Even locating biomarkers for disorders might not resolve all diagnostic issues because not everyone has the same conception of a healthy mind. The cross-over points from neurotypical to disordered are not fixed. When someone is experiencing suicidal thoughts, it is clear that they are unwell, but when someone has been feeling depressed for some time, it might just be a predictable reaction to an event.

Culture changes perceptions even at the extremes—consider the case of schizophrenia, which can be debilitating. Schizophrenics can still lead meaningful lives, and there are methods to keep them in school and work, such as antipsychotics. Antipsychotic drugs block receptors in the brain to counteract dopamine excesses that lead to hallucinations. Managing psychosis, the loss of contact with reality, enhances the patient’s quality of life, and there is value in treating their mental distress. Yet, the perspective that disorders can be peeled back to reveal the “real,” productive self is not necessarily shared outside of the western psychiatric model. In some cultures, people who hear voices might become healers or shamans revered for their window to otherwise inaccessible things. Instead of medicating and urging a return to the norms of the majority, such cultures embrace neurodivergence. This response to exceptions to the norm, when compared with the American one, indicates that “disorder” and “the real you” are culturally specific definitions.

Questions of classifying disorders and whether or not one should seek to fix a pattern of behavior or mood raise further questions of how and whether to separate a person from their disorder, which opens a Pandora's box of definitions of identity and the effects of medication on it. Worries about changing some fundamental part of the self can result in resistance to medication, particularly for adolescents who are still solidifying their identities. To see the changes that treatment induces, changes in behavior and mood can be tracked easily enough, but to differentiate the medicated versus “true” self is a whole other matter: it requires defining the self.

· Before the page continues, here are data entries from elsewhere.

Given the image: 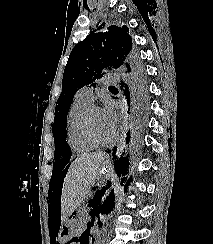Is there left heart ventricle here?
<instances>
[{
	"label": "left heart ventricle",
	"mask_w": 213,
	"mask_h": 244,
	"mask_svg": "<svg viewBox=\"0 0 213 244\" xmlns=\"http://www.w3.org/2000/svg\"><path fill=\"white\" fill-rule=\"evenodd\" d=\"M90 124L93 133L99 139H108L113 133V129L105 122L101 109H93L91 111Z\"/></svg>",
	"instance_id": "b2bd125f"
}]
</instances>
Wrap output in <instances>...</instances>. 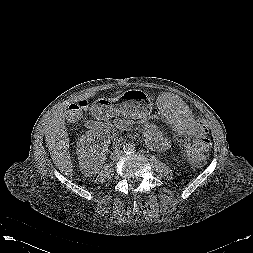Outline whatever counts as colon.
I'll list each match as a JSON object with an SVG mask.
<instances>
[{
  "instance_id": "1",
  "label": "colon",
  "mask_w": 253,
  "mask_h": 253,
  "mask_svg": "<svg viewBox=\"0 0 253 253\" xmlns=\"http://www.w3.org/2000/svg\"><path fill=\"white\" fill-rule=\"evenodd\" d=\"M87 108H88V101L86 99L78 100V101L72 103L68 107V110L66 112V116H67L68 120H70V121H77L82 117V115L84 114V112L86 111ZM200 122H201V124L203 126V130H204V134H203V138H202L201 142L206 146L207 151H208L210 148V141L206 136L207 126L203 121H200Z\"/></svg>"
}]
</instances>
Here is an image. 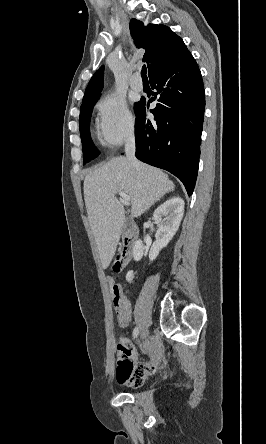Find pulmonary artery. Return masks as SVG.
I'll list each match as a JSON object with an SVG mask.
<instances>
[{
	"instance_id": "obj_1",
	"label": "pulmonary artery",
	"mask_w": 266,
	"mask_h": 444,
	"mask_svg": "<svg viewBox=\"0 0 266 444\" xmlns=\"http://www.w3.org/2000/svg\"><path fill=\"white\" fill-rule=\"evenodd\" d=\"M138 73H135L130 81V86L134 91L140 92L143 90V83L137 80Z\"/></svg>"
}]
</instances>
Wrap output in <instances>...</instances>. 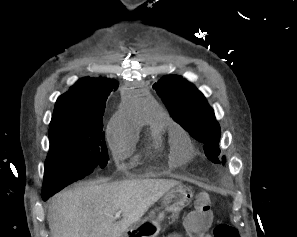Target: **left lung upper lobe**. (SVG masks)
Here are the masks:
<instances>
[{
    "instance_id": "obj_1",
    "label": "left lung upper lobe",
    "mask_w": 297,
    "mask_h": 237,
    "mask_svg": "<svg viewBox=\"0 0 297 237\" xmlns=\"http://www.w3.org/2000/svg\"><path fill=\"white\" fill-rule=\"evenodd\" d=\"M153 87L172 118L192 137L204 143L205 154L211 161L220 163V126L204 95L193 84L176 75L164 76Z\"/></svg>"
}]
</instances>
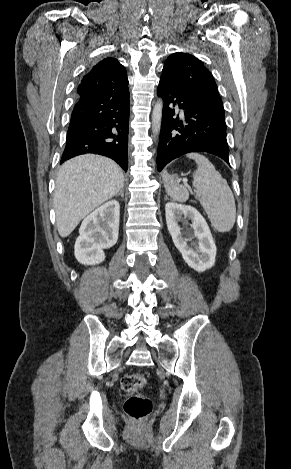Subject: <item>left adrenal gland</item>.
<instances>
[{
  "label": "left adrenal gland",
  "mask_w": 291,
  "mask_h": 469,
  "mask_svg": "<svg viewBox=\"0 0 291 469\" xmlns=\"http://www.w3.org/2000/svg\"><path fill=\"white\" fill-rule=\"evenodd\" d=\"M165 200H168V197H167V196H165Z\"/></svg>",
  "instance_id": "obj_1"
}]
</instances>
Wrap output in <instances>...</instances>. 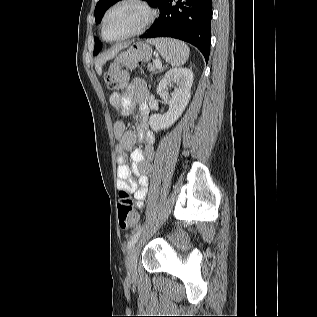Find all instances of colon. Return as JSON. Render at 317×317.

Codifying personhood is another task dictated by cultural context, because people think of the self differently across cultures. In the US and other English-speaking developed countries, there exist personality tests to analyze what sort of person one is, with the full spectrum being reducible to combinations of the Big Five personality traits and the like. Some, such as Buddhists, reject the concept of self altogether. For others, identity is simply electricity and compounds moving around in the mind. If emotions are just chemical, perhaps the self produced with medication is like a laboratory-made diamond—identical to the real thing, with only human feelings insisting something is profoundly different about the naturally produced.

It’s hard not to feel as though all of psychiatry is based on arbitrary constructs, but perhaps to say so is to miss the point. Diagnoses, ways of thinking about mental health, and conceptions of identity and the self are all products of culture, and cannot be separated from those cultural influences. Everything about our approach to mental health is, to a degree, based in the subjective and constructed. But, above all, the symptoms of mental distress are being felt by people right now, regardless of how those symptoms are interpreted. Contemplation of cultural and psychiatric matters is possible and necessary for the future of the field in a culturally conscious world—but mental health interventions can and should still be made now, because regardless of their names, disorders have real impacts.